_Your objective_
When the string "option" appears in a line of the records, show the whole line.

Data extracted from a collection
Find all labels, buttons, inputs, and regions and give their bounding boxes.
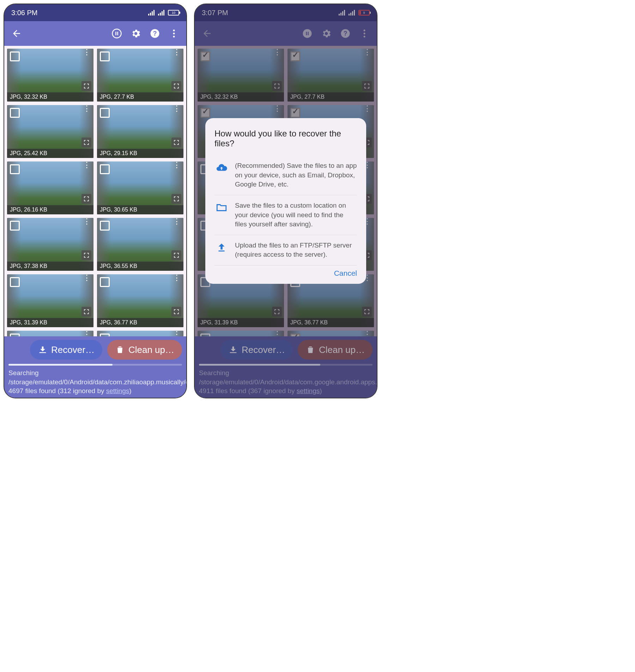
phone-left: 3:06 PM 10 ? JPG, 32.32 KBJPG, 27.7 KBJP… (4, 4, 187, 398)
dialog-title: How would you like to recover the files? (214, 129, 357, 148)
battery-icon: 10 (168, 10, 179, 16)
item-overflow-icon[interactable] (83, 164, 91, 166)
select-checkbox[interactable] (10, 51, 20, 61)
thumbnail-label: JPG, 31.39 KB (7, 318, 93, 327)
status-time: 3:06 PM (11, 9, 37, 17)
cleanup-label: Clean up… (128, 344, 174, 355)
fullscreen-icon[interactable] (81, 138, 91, 147)
thumbnail-label: JPG, 27.7 KB (97, 92, 183, 102)
select-checkbox[interactable] (10, 334, 20, 336)
settings-link[interactable]: settings (106, 387, 129, 395)
back-button[interactable] (7, 24, 26, 43)
thumbnail-item[interactable]: JPG, 30.65 KB (97, 161, 183, 214)
thumbnail-item[interactable]: JPG, 36.77 KB (97, 274, 183, 327)
option-save-app[interactable]: (Recommended) Save the files to an app o… (214, 155, 357, 195)
thumbnail-label: JPG, 32.32 KB (7, 92, 93, 102)
pause-button[interactable] (107, 24, 126, 43)
thumbnail-label: JPG, 26.16 KB (7, 205, 93, 214)
fullscreen-icon[interactable] (171, 250, 181, 260)
option-upload-ftp[interactable]: Upload the files to an FTP/SFTP server (… (214, 235, 357, 265)
fullscreen-icon[interactable] (171, 81, 181, 91)
fullscreen-icon[interactable] (171, 307, 181, 317)
cleanup-button[interactable]: Clean up… (107, 340, 182, 360)
overflow-button[interactable] (164, 24, 183, 43)
select-checkbox[interactable] (10, 277, 20, 287)
thumbnail-item[interactable]: JPG, 37.38 KB (7, 218, 93, 271)
option-save-folder[interactable]: Save the files to a custom location on y… (214, 195, 357, 235)
thumbnail-label: JPG, 37.38 KB (7, 262, 93, 271)
svg-point-6 (173, 33, 175, 35)
item-overflow-icon[interactable] (173, 51, 181, 54)
thumbnail-item[interactable]: JPG, 31.39 KB (7, 274, 93, 327)
item-overflow-icon[interactable] (83, 51, 91, 54)
fullscreen-icon[interactable] (81, 250, 91, 260)
item-overflow-icon[interactable] (83, 333, 91, 336)
item-overflow-icon[interactable] (83, 276, 91, 279)
select-checkbox[interactable] (100, 221, 110, 231)
option-text: Upload the files to an FTP/SFTP server (… (235, 241, 357, 259)
settings-button[interactable] (126, 24, 145, 43)
svg-point-0 (113, 29, 121, 38)
cloud-upload-icon (214, 161, 229, 174)
signal-icon (158, 10, 164, 16)
svg-rect-2 (117, 32, 118, 35)
status-text: Searching /storage/emulated/0/Android/da… (7, 368, 183, 396)
thumbnail-item[interactable]: JPG, 27.7 KB (97, 49, 183, 102)
option-text: Save the files to a custom location on y… (235, 201, 357, 229)
item-overflow-icon[interactable] (173, 333, 181, 336)
thumbnail-label: JPG, 25.42 KB (7, 149, 93, 158)
svg-point-7 (173, 36, 175, 37)
bottom-bar: Recover… Clean up… Searching /storage/em… (4, 336, 186, 398)
signal-icon (148, 10, 155, 16)
select-checkbox[interactable] (100, 277, 110, 287)
recover-dialog: How would you like to recover the files?… (205, 118, 366, 284)
fullscreen-icon[interactable] (81, 81, 91, 91)
cancel-button[interactable]: Cancel (334, 269, 357, 277)
thumbnail-label: JPG, 30.65 KB (97, 205, 183, 214)
fullscreen-icon[interactable] (171, 194, 181, 204)
download-icon (38, 345, 48, 355)
recover-label: Recover… (51, 344, 95, 355)
help-button[interactable]: ? (145, 24, 164, 43)
item-overflow-icon[interactable] (173, 220, 181, 223)
select-checkbox[interactable] (100, 108, 110, 118)
item-overflow-icon[interactable] (173, 164, 181, 166)
item-overflow-icon[interactable] (173, 107, 181, 110)
select-checkbox[interactable] (10, 221, 20, 231)
thumbnail-item[interactable] (97, 331, 183, 336)
svg-point-5 (173, 30, 175, 31)
thumbnail-label: JPG, 36.55 KB (97, 262, 183, 271)
select-checkbox[interactable] (100, 334, 110, 336)
select-checkbox[interactable] (100, 51, 110, 61)
option-text: (Recommended) Save the files to an app o… (235, 161, 357, 189)
fullscreen-icon[interactable] (171, 138, 181, 147)
thumbnail-item[interactable] (7, 331, 93, 336)
svg-rect-1 (115, 32, 116, 35)
select-checkbox[interactable] (10, 108, 20, 118)
item-overflow-icon[interactable] (173, 276, 181, 279)
upload-icon (214, 241, 229, 253)
status-icons: 10 (148, 10, 179, 16)
svg-text:?: ? (153, 30, 157, 37)
thumbnail-label: JPG, 29.15 KB (97, 149, 183, 158)
dialog-overlay[interactable]: How would you like to recover the files?… (195, 4, 377, 398)
recover-button[interactable]: Recover… (30, 340, 102, 360)
item-overflow-icon[interactable] (83, 220, 91, 223)
phone-right: 3:07 PM 9 ? JPG, 32.32 KBJPG, 27.7 KBJPG… (194, 4, 377, 398)
thumbnail-item[interactable]: JPG, 32.32 KB (7, 49, 93, 102)
status-bar: 3:06 PM 10 (4, 4, 186, 21)
thumbnail-item[interactable]: JPG, 36.55 KB (97, 218, 183, 271)
thumbnail-item[interactable]: JPG, 26.16 KB (7, 161, 93, 214)
thumbnail-grid[interactable]: JPG, 32.32 KBJPG, 27.7 KBJPG, 25.42 KBJP… (4, 46, 186, 336)
progress-bar (8, 364, 182, 366)
item-overflow-icon[interactable] (83, 107, 91, 110)
trash-icon (115, 345, 125, 355)
select-checkbox[interactable] (100, 164, 110, 174)
fullscreen-icon[interactable] (81, 307, 91, 317)
thumbnail-label: JPG, 36.77 KB (97, 318, 183, 327)
fullscreen-icon[interactable] (81, 194, 91, 204)
thumbnail-item[interactable]: JPG, 29.15 KB (97, 105, 183, 158)
toolbar: ? (4, 21, 186, 46)
select-checkbox[interactable] (10, 164, 20, 174)
thumbnail-item[interactable]: JPG, 25.42 KB (7, 105, 93, 158)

_Problem solution_
option-save-app[interactable]: (Recommended) Save the files to an app o… (214, 155, 357, 195)
option-upload-ftp[interactable]: Upload the files to an FTP/SFTP server (… (214, 235, 357, 265)
option-save-folder[interactable]: Save the files to a custom location on y… (214, 195, 357, 235)
option-text: Upload the files to an FTP/SFTP server (… (235, 241, 357, 259)
option-text: Save the files to a custom location on y… (235, 201, 357, 229)
option-text: (Recommended) Save the files to an app o… (235, 161, 357, 189)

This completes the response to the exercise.